Scandinavian crime fiction’s success goes on and on. This new thriller takes the typical search for a missing person and sets it in a Finland of the future.

The setting is the book’s defining feature. Dire warnings from the present are imagined as having come to pass as rising sea levels and extreme weather conditions combine to put the hell in Helsinki as the city goes largely under water.

The trek to the higher ground in Northern Finland puts property at a premium and civilisation is on the ropes. Those who cannot afford to move to the north of the country are left struggling with rising water levels, vanishing electricity and meagre food supplies. One character takes to the bed with a fever after being bitten by a rat. While the story does not tip into horror, there is a sense that clapped-out urban environments are nipping at everyone’s heels.

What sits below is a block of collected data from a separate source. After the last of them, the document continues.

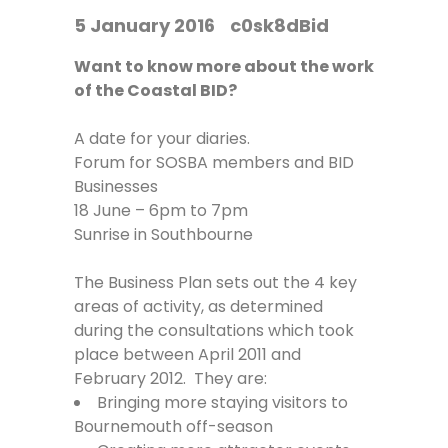
5 January 2016
c0sk8dBid
Want to know more about the work
of the Coastal BID?
A date for your diaries.
Forum for SOSBA members and BID
Businesses
18 June – 6pm to 7pm
Sunrise in Southbourne
The Business Plan sets out the 4 key
areas of activity, as determined
during the consultations which took
place between April 2011 and
February 2012. They are:
Bringing more staying visitors to
Bournemouth off-season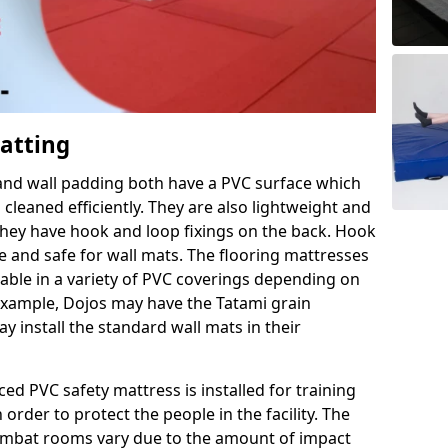
Matting
 and wall padding both have a PVC surface which
leaned efficiently. They are also lightweight and
s they have hook and loop fixings on the back. Hook
e and safe for wall mats. The flooring mattresses
ilable in a variety of PVC coverings depending on
r example, Dojos may have the Tatami grain
 install the standard wall mats in their
rced PVC safety mattress is installed for training
order to protect the people in the facility. The
 combat rooms vary due to the amount of impact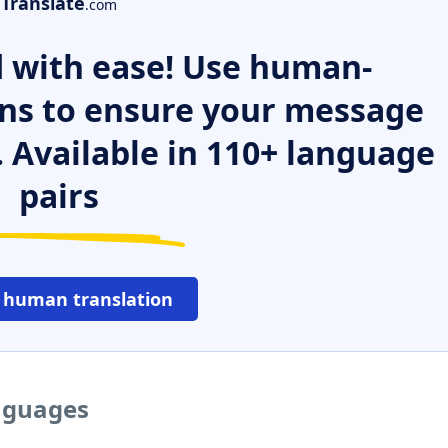
Translate
.com
 with ease! Use human-
ns to ensure your message
. Available in 110+ language
pairs
 human translation
anguages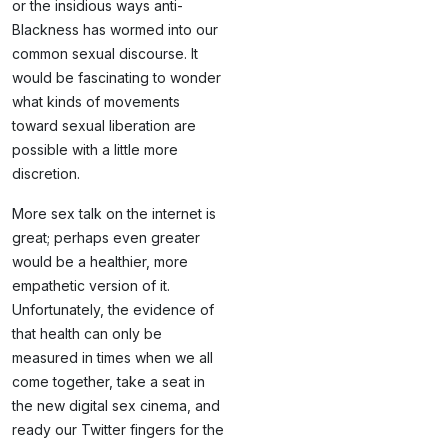
or the insidious ways anti-
Blackness has wormed into our
common sexual discourse. It
would be fascinating to wonder
what kinds of movements
toward sexual liberation are
possible with a little more
discretion.
More sex talk on the internet is
great; perhaps even greater
would be a healthier, more
empathetic version of it.
Unfortunately, the evidence of
that health can only be
measured in times when we all
come together, take a seat in
the new digital sex cinema, and
ready our Twitter fingers for the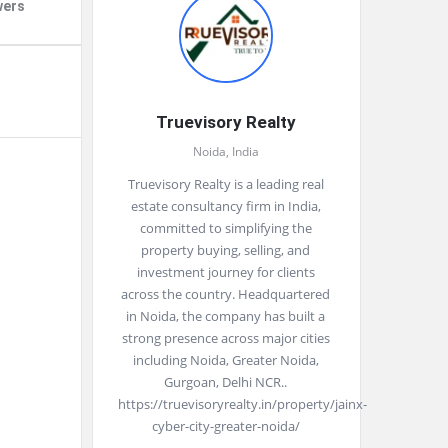
wers
Truevisory Realty
Noida, India
Truevisory Realty is a leading real
estate consultancy firm in India,
committed to simplifying the
property buying, selling, and
investment journey for clients
across the country. Headquartered
in Noida, the company has built a
strong presence across major cities
including Noida, Greater Noida,
Gurgoan, Delhi NCR..
https://truevisoryrealty.in/property/jainx-
cyber-city-greater-noida/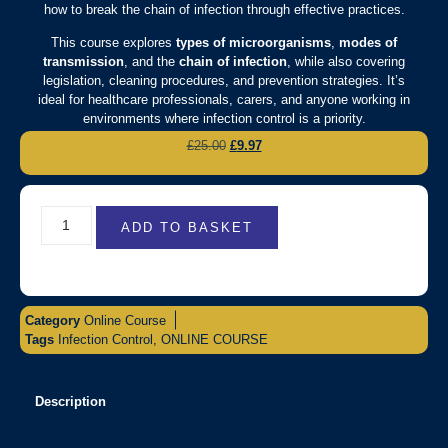
how to break the chain of infection through effective practices.
This course explores
types of microorganisms
,
modes of
transmission
, and the
chain of infection
, while also covering
legislation, cleaning procedures, and prevention strategies. It’s
ideal for healthcare professionals, carers, and anyone working in
environments where infection control is a priority.
£
25.00
£
9.97
ADD TO BASKET
Category
Online Course
Tags
Infection Control
,
ONLINE COURSE
Description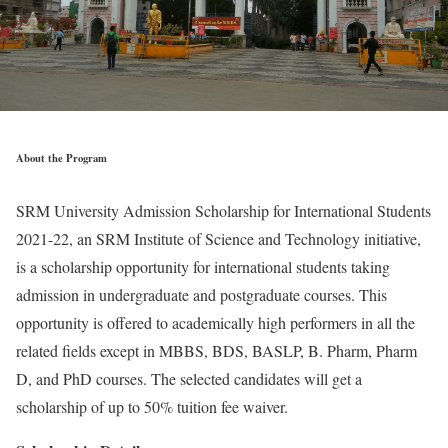
About the Program
SRM University Admission Scholarship for International Students
2021-22, an SRM Institute of Science and Technology initiative,
is a scholarship opportunity for international students taking
admission in undergraduate and postgraduate courses. This
opportunity is offered to academically high performers in all the
related fields except in MBBS, BDS, BASLP, B. Pharm, Pharm
D, and PhD courses. The selected candidates will get a
scholarship of up to 50% tuition fee waiver.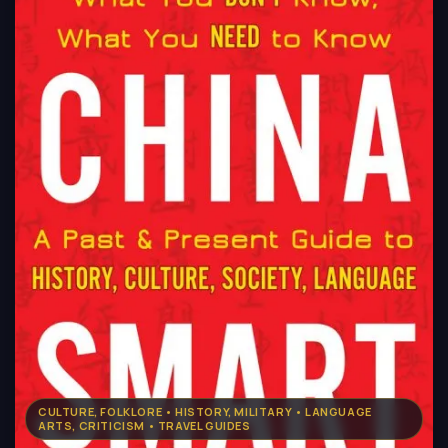
CULTURE, FOLKLORE • HISTORY, MILITARY • LANGUAGE
ARTS, CRITICISM • TRAVEL GUIDES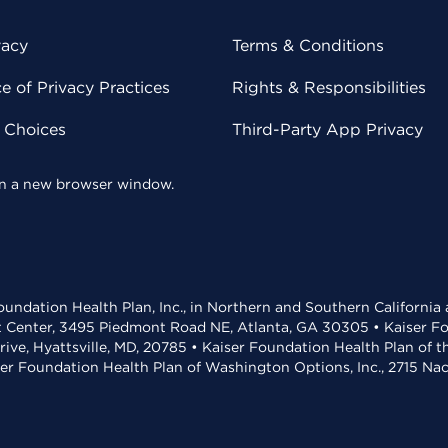
vacy
Terms & Conditions
 of Privacy Practices
Rights & Responsibilities
y Choices
Third-Party App Privacy
 in a new browser window.
undation Health Plan, Inc., in Northern and Southern California
t Center, 3495 Piedmont Road NE, Atlanta, GA 30305 • Kaiser Foun
rive, Hyattsville, MD, 20785 • Kaiser Foundation Health Plan of 
ser Foundation Health Plan of Washington Options, Inc., 2715 N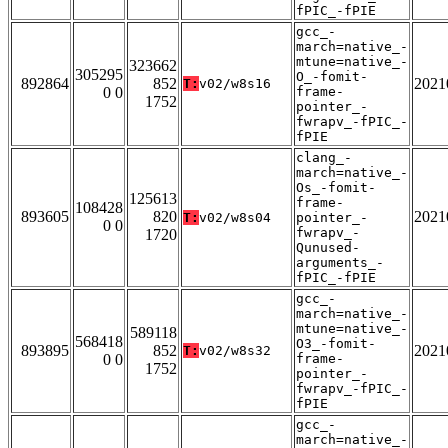
fPIC_-fPIE
gcc_-
march=native_-
mtune=native_-
323662
305295
O_-fomit-
892864
852
2021
T:
v02/w8s16
0 0
frame-
1752
pointer_-
fwrapv_-fPIC_-
fPIE
clang_-
march=native_-
Os_-fomit-
125613
frame-
108428
893605
820
2021
T:
v02/w8s04
pointer_-
0 0
fwrapv_-
1720
Qunused-
arguments_-
fPIC_-fPIE
gcc_-
march=native_-
mtune=native_-
589118
568418
O3_-fomit-
893895
852
2021
T:
v02/w8s32
0 0
frame-
1752
pointer_-
fwrapv_-fPIC_-
fPIE
gcc_-
march=native_-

Enter Tapani, a lovelorn poet, whose wife, Johanna, has made a mysterious exit and his presumption is that she has been abducted. She is a journalist chasing the story of a serial killer known as The Healer whose killings are rumoured to be motivated by a sense of retribution against those whose wasteful lifestyles have put the environment in peril.

But there is another account that might also be true, namely that an extreme security company is moving through Helsinki by, for instance, killing a family in an apartment block and then selling security/protection to those anxious to avoid a similar fate.

So Johanna disappears and Tapani goes looking for her. This allows for a new spin on the ancient story of a character’s descent into the underworld to recover his life. In terms of a picture of the future it is understandably bleak. The newspaper is too busy staying in the marketplace with a pornographic representation of celebrity culture, so Johanna’s colleagues can do nothing for her. The police have been stripped of resources and are unable to search for the murderer of dozens who may have abducted the journalist hunting his story.

The narrator’s character is persuasively developed from the wistful, gentle poet to the guy who keeps a pistol under his pillow when he’s having his reveries.

As a search and rescue story, we are never given the perspective of the missing person. Tapani is a constant presence in a what is a monorail narrative. It is a very well written book, particularly insofar as it evokes a blasted urban environment, but it is a little too schematic in the telling. That said it is a good blend of crime genre with environmental dystopia and the translation from the Finnish by Lola Rogers is punchy and hard-boiled.